Pubblicato il 23 gen 2026

Paola M.A. Paniccia

Presidente PNICube – Rete degli incubatori universitari e delle Start Cup regionali



deeptech (1)

Il deep tech rappresenta la frontiera più avanzata dell’innovazione tecnologica, dove ricerca scientifica e applicazione industriale si incontrano per generare soluzioni ad alto impatto.

In Italia la ricerca scientifica produce risultati di eccellenza, ma fatica ancora a trasformarsi in imprese capaci di competere sui mercati globali, soprattutto nei settori deep tech.

È un paradosso tutto italiano: i talenti ci sono, i laboratori esistono, ma spesso manca un ecosistema solido che accompagni le tecnologie più avanzate dal banco di prova scientifico fuori dai laboratori, verso il mercato, l’industrializzazione e la crescita.

PNICube, la Rete nazionale degli incubatori universitari e delle Start Cup regionali

È proprio in questo spazio critico – tra ricerca d’eccellenza e applicazione industriale – che da oltre vent’anni opera PNICube, la Rete nazionale degli incubatori universitari e delle Start Cup regionali. Una vera “rete delle reti” che, con 59 associati e oltre l’80% delle università pubbliche coinvolte, opera con un obiettivo chiaro: valorizzare la conoscenza e trasformarla in imprese deep tech sostenibili, scalabili e a forte impatto socio-economico.
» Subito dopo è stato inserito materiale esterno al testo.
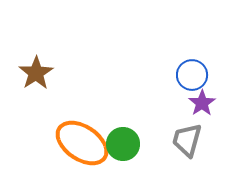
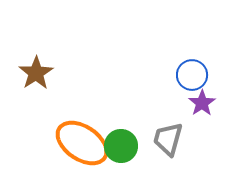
gray trapezoid: moved 19 px left, 1 px up
green circle: moved 2 px left, 2 px down
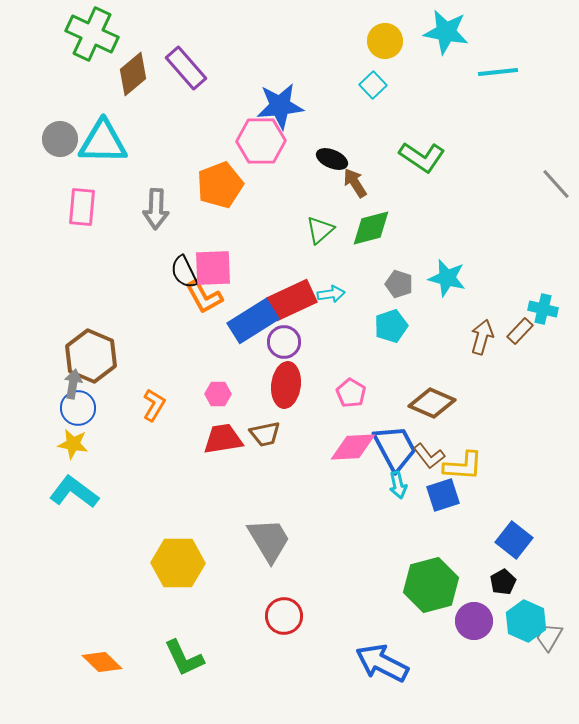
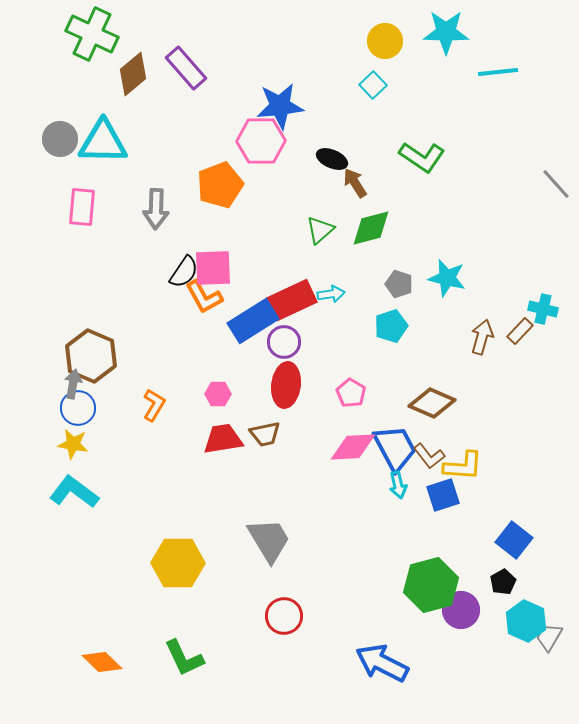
cyan star at (446, 32): rotated 9 degrees counterclockwise
black semicircle at (184, 272): rotated 120 degrees counterclockwise
purple circle at (474, 621): moved 13 px left, 11 px up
In Italia, dove si contano oltre 12.342 (dati MIMIT al secondo trimestre 2025) ma gli investimenti privati in innovazione restano inferiori alla media europea, puntare sul deep tech significa gettare le basi per uno sviluppo competitivo e duraturo, capace di generare valore reale e trattenere i talenti.

Dai laboratori alle imprese: la missione della Rete PNICube

Fondata nel 2004, PNICube rappresenta un’infrastruttura nazionale unica nel suo genere. Rappresenta un modello di collaborazione sistemica tra università, incubatori, uffici di trasferimento tecnologico (TTO), ricercatori, investitori e imprese. Ogni anno la rete sostiene progetti di ricerca, brevetti e tecnologie ad alto livello di maturità (TRL), accompagnandoli nella delicata transizione verso la fase imprenditoriale.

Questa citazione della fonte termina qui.